A short tour of where you'll meet this pattern as you keep learning:

Signatures and permits. A user signs a message off-chain saying "I authorize transferring 100 tokens to Alice." The contract verifies the signature with ecrecover and trusts the action. This is how EIP-2612 permit, Permit2, and meta-transactions all work. The "off-chain compute" is the cryptographic signing. The "on-chain verify" is the signature check. One line of work for the contract, one ECDSA recovery.

Oracle attestations. A user submits a data point with a signature from a trusted oracle. The contract verifies the signature and uses the data. Chainlink's data feeds work approximately this way under the hood, though with multiple signatures and aggregation.

ZK proofs. A user computes a complex statement off-chain with a SNARK or STARK, producing a tiny proof. The contract verifies the proof in fixed-size constant work, regardless of how complex the underlying statement is.

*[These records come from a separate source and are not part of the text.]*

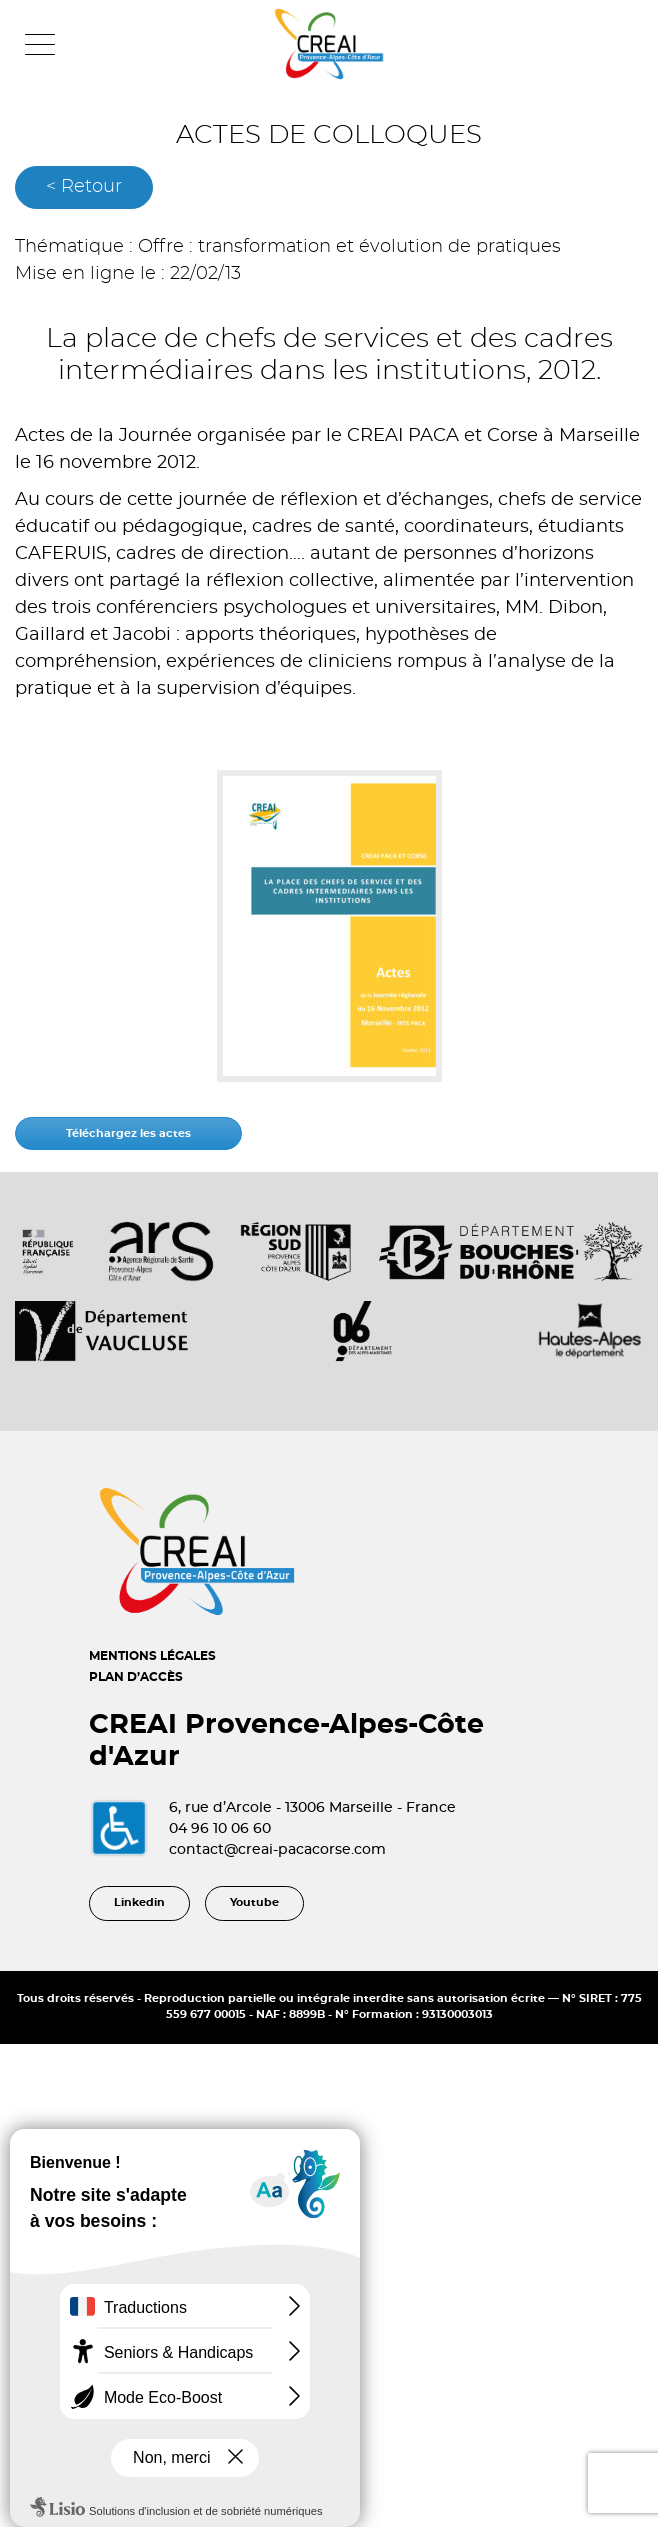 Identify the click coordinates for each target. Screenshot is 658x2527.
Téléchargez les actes (128, 1133)
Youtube (254, 1902)
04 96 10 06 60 (220, 1829)
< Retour (84, 187)
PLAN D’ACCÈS (136, 1677)
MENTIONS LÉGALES (152, 1656)
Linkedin (139, 1902)
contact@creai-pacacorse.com (277, 1850) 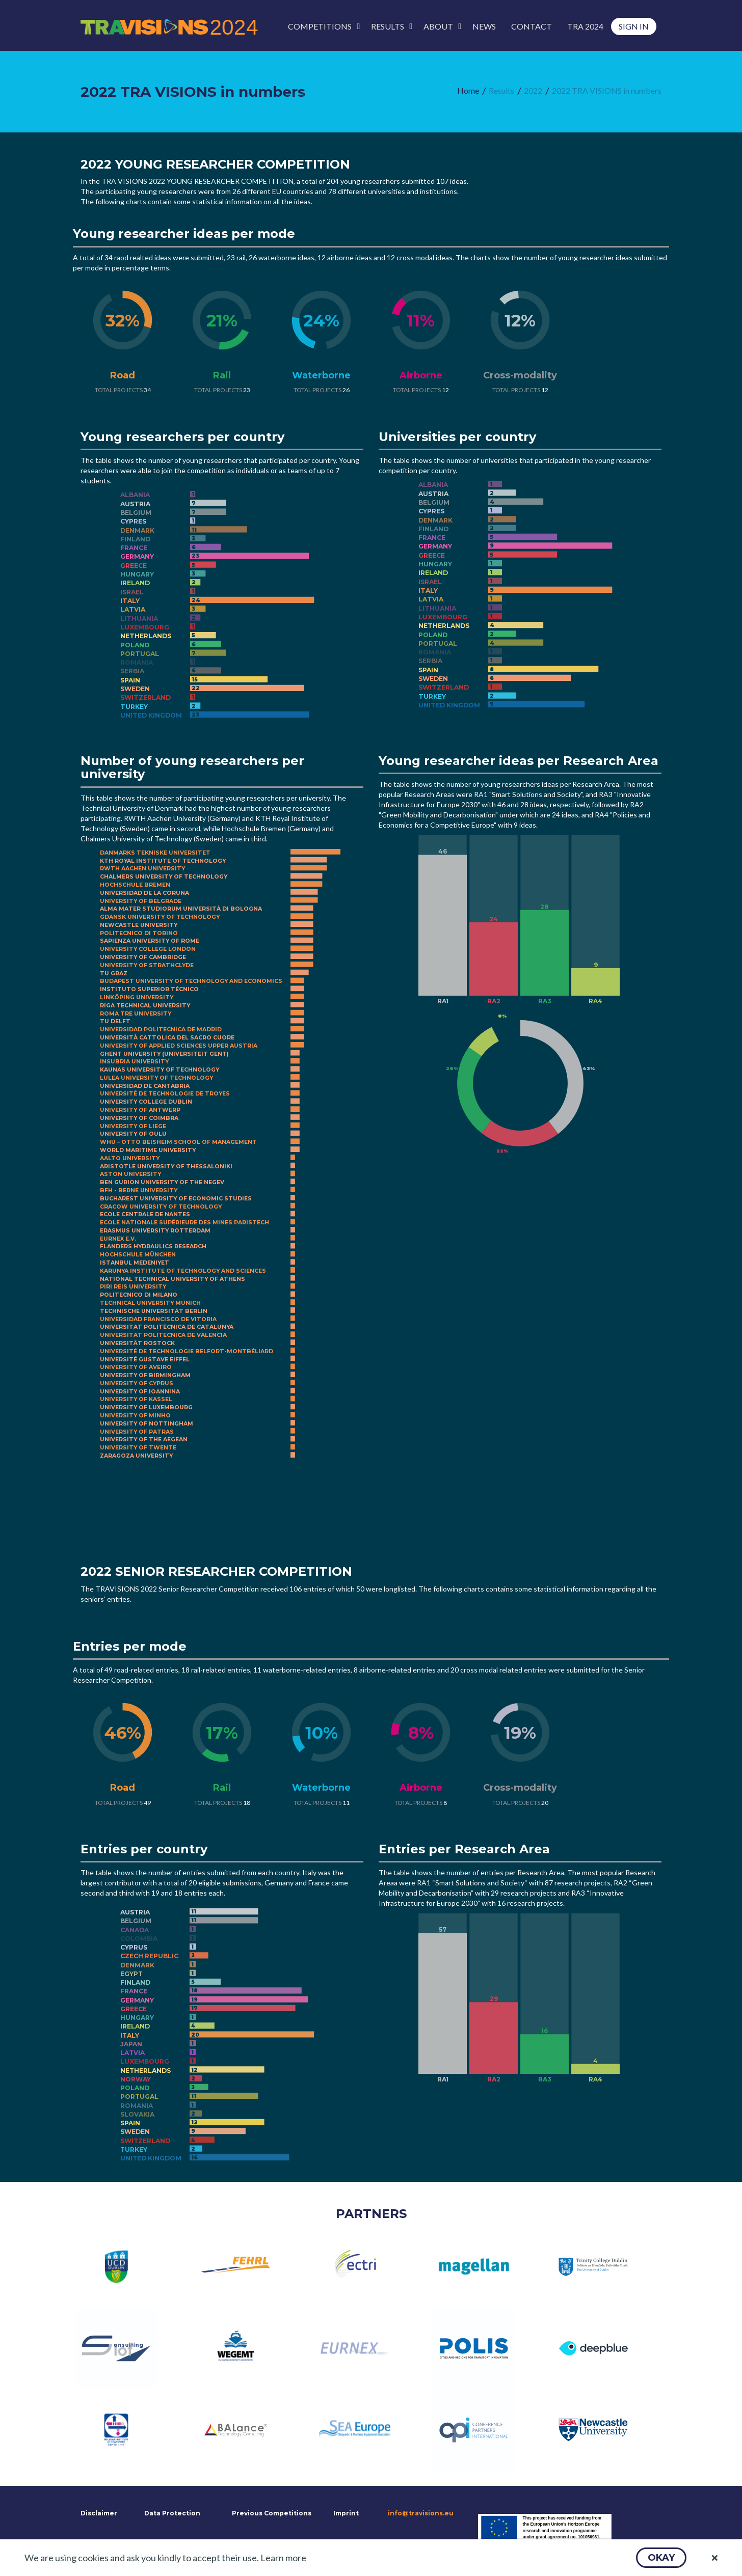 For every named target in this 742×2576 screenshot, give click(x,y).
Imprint (346, 2513)
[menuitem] (321, 26)
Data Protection (172, 2513)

ZK rollups use this to compress thousands of transactions into a single chain proof.

Light clients. A node tracks just the headers of a chain instead of the full state. To check a specific transaction, it asks a full node for a Merkle proof that the transaction is in the chain. Verification is logarithmic in the chain size.

Optimistic rollup challenge games. Operators post claims about computation. Verifiers challenge claims and the chain runs a binary-search game to find the exact disputed step. Most of the time, no verification happens at all. The threat of verification is enough to keep operators honest.

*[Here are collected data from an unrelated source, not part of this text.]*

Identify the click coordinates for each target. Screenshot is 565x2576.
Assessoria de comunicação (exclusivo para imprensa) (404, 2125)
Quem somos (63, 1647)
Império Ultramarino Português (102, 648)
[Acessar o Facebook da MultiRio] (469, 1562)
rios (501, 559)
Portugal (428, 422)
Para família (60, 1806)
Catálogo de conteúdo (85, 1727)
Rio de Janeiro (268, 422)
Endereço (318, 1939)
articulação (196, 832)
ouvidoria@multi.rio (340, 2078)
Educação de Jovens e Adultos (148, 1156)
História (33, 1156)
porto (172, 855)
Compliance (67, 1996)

In every case, the pattern is the same: heavy computation off-chain, cheap verification on-chain, malicious actors only burn their own gas.

Not every problem fits. Three situations where you can't or shouldn't reach for this pattern:

When verification is as expensive as computation. If checking the answer takes the same work as computing it, there's no savings. Sorting is usually like this: verifying an array is sorted takes O(n) reads, the same as sorting it from a known starting state. The pattern shines when verification is asymptotically cheaper than computation, like the difference between O(log n) Merkle verification and O(n) iteration.

When the user can't be expected to do the work. If your contract is a black box that users interact with through a wallet, asking them to "compute a Merkle proof of inclusion" requires the wallet or the dApp frontend to do it for them. That's usually fine in practice. Every airdrop dApp does this. But it shifts complexity into the frontend, which may not be where you want it.

When the off-chain answer changes faster than the chain can verify. Time-sensitive answers like current prices can't be off-chain-computed and then verified, because by the time the verification runs, the answer is stale. This is the oracle problem in disguise.

For everything else, the pattern is your friend. If you ever find yourself looking at a loop that could DoS or a computation that's too expensive, ask yourself: can I move this work off-chain and verify a result?